O Partido dos Trabalhadores concluiu neste domingo (26) a aprovação de três documentos estratégicos durante seu congresso nacional, incluindo um manifesto que adota um tom mais moderado em temas sensíveis e sinaliza abertura ao diálogo com setores de centro. O objetivo é ampliar a base de apoio à possível candidatura à reeleição do presidente Luiz Inácio Lula da Silva.

Entre os textos aprovados, estão as diretrizes eleitorais da legenda, propostas iniciais para o programa de governo e o manifesto político, considerado o principal documento do encontro.

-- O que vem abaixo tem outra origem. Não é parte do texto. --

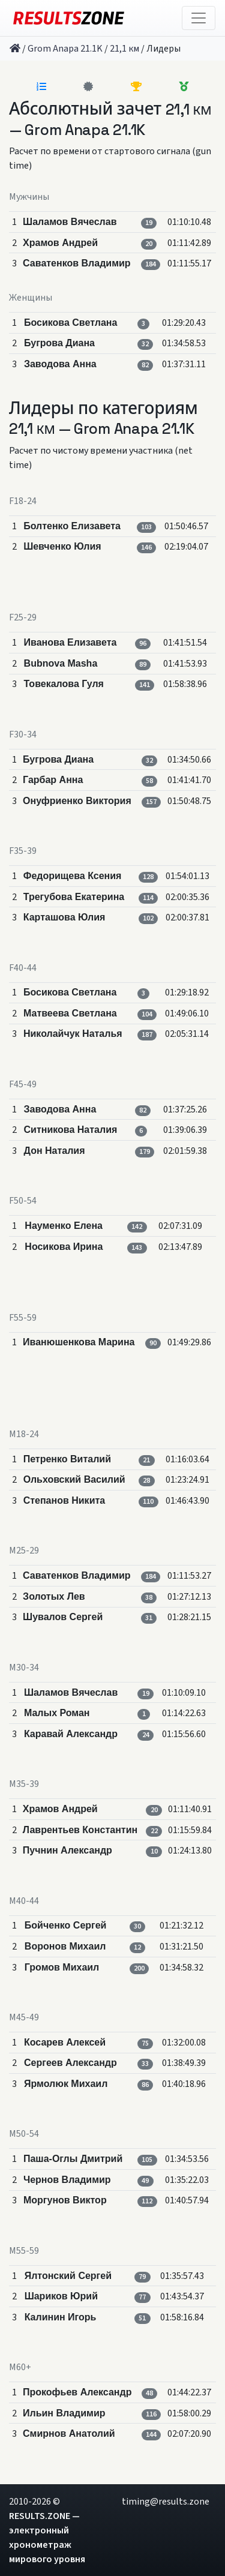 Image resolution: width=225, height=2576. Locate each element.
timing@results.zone (165, 2501)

Este último apresenta uma versão mais equilibrada de pontos que, nos outros textos, aparecem com linguagem mais dura — especialmente em relação ao Judiciário.

Enquanto as diretrizes eleitorais mencionam a necessidade de mudanças mais profundas no sistema de Justiça, o manifesto adota termos mais conciliadores, defendendo reformas com foco em democratização, mecanismos de autocorreção e fortalecimento institucional.

A estratégia de moderação ocorre em um momento de pressão sobre o Judiciário, em meio a investigações que envolvem integrantes do Supremo Tribunal Federal no caso do Banco Master. Nos bastidores, lideranças do partido avaliam que reduzir o tom de confronto ajuda a evitar desgaste político e facilita alianças.

Na área econômica, os documentos tratam de temas como política monetária e tributação. Algumas propostas incluem aumento da carga sobre apostas online, ampliação de recursos para assistência social e a implementação de tarifa zero no transporte público. No entanto, pontos mais sensíveis — como críticas diretas ao Banco Central e à taxa de juros — aparecem de forma mais branda no manifesto.

Outras diretrizes defendidas pelo partido envolvem a expansão do ensino em tempo integral, a redução da jornada de trabalho e o fortalecimento de programas sociais. Também há propostas para ampliar o financiamento do Sistema Único de Assistência Social (SUAS).

Segundo dirigentes da legenda, os textos ainda podem passar por ajustes finais antes de integrarem oficialmente o programa de governo.

O congresso partidário também foi marcado pela ausência de Lula, que não participou presencialmente após realizar um procedimento médico recente. De acordo com informações divulgadas, o presidente passou pela retirada de um câncer de pele do tipo basocelular, considerado o mais comum e de menor gravidade.